NVIDIA is seeking a Senior Site Reliability Engineer to join their GPU AI/HPC Infrastructure team. This role focuses on designing and implementing cutting-edge GPU compute clusters that power AI research across NVIDIA. The position requires expertise in building and operating high-reliability, efficient, and high-performance clusters while driving automation improvements to enhance researcher productivity.
As an SRE at NVIDIA, you'll be responsible for the holistic view of system interactions, utilizing various tools and approaches to address complex challenges. The role emphasizes limiting reactive operational work, conducting blameless postmortems, and proactively identifying potential issues. NVIDIA's SRE culture values diversity, intellectual curiosity, problem-solving, and openness.
The role involves working with large-scale GPU-accelerated computing environments, developing automation solutions, and maintaining AI-HPC GPU clusters. You'll support researchers in optimizing their deep learning workflows and design systems focusing on performance at scale, real-time monitoring, logging, and alerting.
NVIDIA has transformed from its origins in PC gaming to becoming a leader in artificial intelligence and parallel computing. The company's GPUs are now central to worldwide AI research, requiring massive parallel computation capabilities. This position offers the opportunity to work with cutting-edge technology while making a lasting impact on the world of AI research and development.
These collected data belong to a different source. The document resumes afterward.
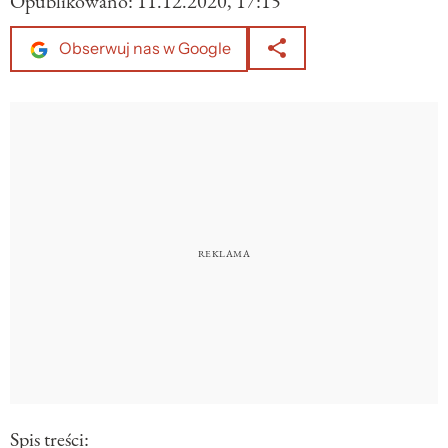
Opublikowano:
11.12.2020, 17:15
Obserwuj nas w Google
Spis treści: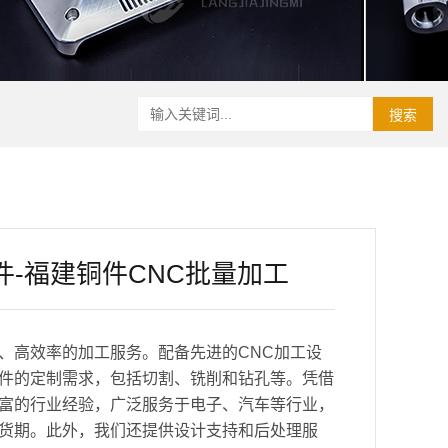
搜索
件-福建铜件CNC批量加工
、高效率的加工服务。配备先进的CNC加工设
件的定制需求，包括切割、铣削和钻孔等。凭借
富的行业经验，广泛服务于电子、汽车等行业，
货期。此外，我们还提供设计支持和后处理服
The ideal candidate will bring extensive experience in site reliability engineering for high-performance computing, deep understanding of GPU computing, and proven expertise in cluster management and automation. Additional valuable skills include experience with NVIDIA GPUs, CUDA Programming, cloud deployment, and distributed storage systems.
This is a hybrid position available across multiple locations in India, offering the opportunity to work with a diverse, supportive team while contributing to groundbreaking developments in AI infrastructure.